Dataset items:
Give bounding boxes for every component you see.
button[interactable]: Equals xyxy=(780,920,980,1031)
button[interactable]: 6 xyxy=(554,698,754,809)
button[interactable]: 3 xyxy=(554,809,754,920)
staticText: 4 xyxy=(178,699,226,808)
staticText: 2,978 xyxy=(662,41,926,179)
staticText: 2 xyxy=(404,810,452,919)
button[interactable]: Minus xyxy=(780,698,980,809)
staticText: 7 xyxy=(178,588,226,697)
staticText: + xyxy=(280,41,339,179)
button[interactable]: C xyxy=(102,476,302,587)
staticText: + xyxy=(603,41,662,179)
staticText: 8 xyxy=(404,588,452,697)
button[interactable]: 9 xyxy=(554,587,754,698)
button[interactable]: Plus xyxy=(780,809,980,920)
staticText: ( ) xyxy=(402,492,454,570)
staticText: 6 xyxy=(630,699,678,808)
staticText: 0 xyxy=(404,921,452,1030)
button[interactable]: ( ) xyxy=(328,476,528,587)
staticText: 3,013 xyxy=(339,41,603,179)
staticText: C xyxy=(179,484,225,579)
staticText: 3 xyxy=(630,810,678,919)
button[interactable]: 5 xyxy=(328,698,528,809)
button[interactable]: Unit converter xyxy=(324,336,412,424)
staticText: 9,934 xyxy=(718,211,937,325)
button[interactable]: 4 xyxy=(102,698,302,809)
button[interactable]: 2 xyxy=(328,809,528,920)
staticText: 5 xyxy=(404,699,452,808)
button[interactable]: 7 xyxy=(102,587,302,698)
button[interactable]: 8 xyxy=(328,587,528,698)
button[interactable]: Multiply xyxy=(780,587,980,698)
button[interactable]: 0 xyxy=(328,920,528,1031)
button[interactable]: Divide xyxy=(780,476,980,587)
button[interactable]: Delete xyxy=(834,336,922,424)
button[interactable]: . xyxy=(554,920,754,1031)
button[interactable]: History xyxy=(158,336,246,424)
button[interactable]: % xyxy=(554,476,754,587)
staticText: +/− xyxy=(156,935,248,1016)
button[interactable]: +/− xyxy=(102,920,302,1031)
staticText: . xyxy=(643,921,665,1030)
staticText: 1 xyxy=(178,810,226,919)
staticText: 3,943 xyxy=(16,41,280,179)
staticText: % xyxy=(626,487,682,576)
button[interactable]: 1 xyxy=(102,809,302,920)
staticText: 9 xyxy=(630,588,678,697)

ACTION ITEM:
In full and without deviation, reproduce the entries above.

EXPECTED ANSWER:
Give bounding boxes for every component you see.
button[interactable]: Equals xyxy=(780,920,980,1031)
button[interactable]: 6 xyxy=(554,698,754,809)
button[interactable]: 3 xyxy=(554,809,754,920)
staticText: 4 xyxy=(178,699,226,808)
staticText: 2,978 xyxy=(662,41,926,179)
staticText: 2 xyxy=(404,810,452,919)
button[interactable]: Minus xyxy=(780,698,980,809)
staticText: 7 xyxy=(178,588,226,697)
staticText: + xyxy=(280,41,339,179)
button[interactable]: C xyxy=(102,476,302,587)
staticText: + xyxy=(603,41,662,179)
staticText: 8 xyxy=(404,588,452,697)
button[interactable]: 9 xyxy=(554,587,754,698)
button[interactable]: Plus xyxy=(780,809,980,920)
staticText: ( ) xyxy=(402,492,454,570)
staticText: 6 xyxy=(630,699,678,808)
staticText: 0 xyxy=(404,921,452,1030)
button[interactable]: ( ) xyxy=(328,476,528,587)
staticText: 3,013 xyxy=(339,41,603,179)
staticText: C xyxy=(179,484,225,579)
staticText: 3 xyxy=(630,810,678,919)
button[interactable]: 5 xyxy=(328,698,528,809)
button[interactable]: Unit converter xyxy=(324,336,412,424)
staticText: 9,934 xyxy=(718,211,937,325)
button[interactable]: 4 xyxy=(102,698,302,809)
button[interactable]: 2 xyxy=(328,809,528,920)
staticText: 5 xyxy=(404,699,452,808)
button[interactable]: 7 xyxy=(102,587,302,698)
button[interactable]: 8 xyxy=(328,587,528,698)
button[interactable]: Multiply xyxy=(780,587,980,698)
button[interactable]: 0 xyxy=(328,920,528,1031)
button[interactable]: Divide xyxy=(780,476,980,587)
button[interactable]: Delete xyxy=(834,336,922,424)
button[interactable]: . xyxy=(554,920,754,1031)
button[interactable]: History xyxy=(158,336,246,424)
button[interactable]: % xyxy=(554,476,754,587)
staticText: +/− xyxy=(156,935,248,1016)
button[interactable]: +/− xyxy=(102,920,302,1031)
staticText: . xyxy=(643,921,665,1030)
staticText: 1 xyxy=(178,810,226,919)
staticText: 3,943 xyxy=(16,41,280,179)
staticText: % xyxy=(626,487,682,576)
button[interactable]: 1 xyxy=(102,809,302,920)
staticText: 9 xyxy=(630,588,678,697)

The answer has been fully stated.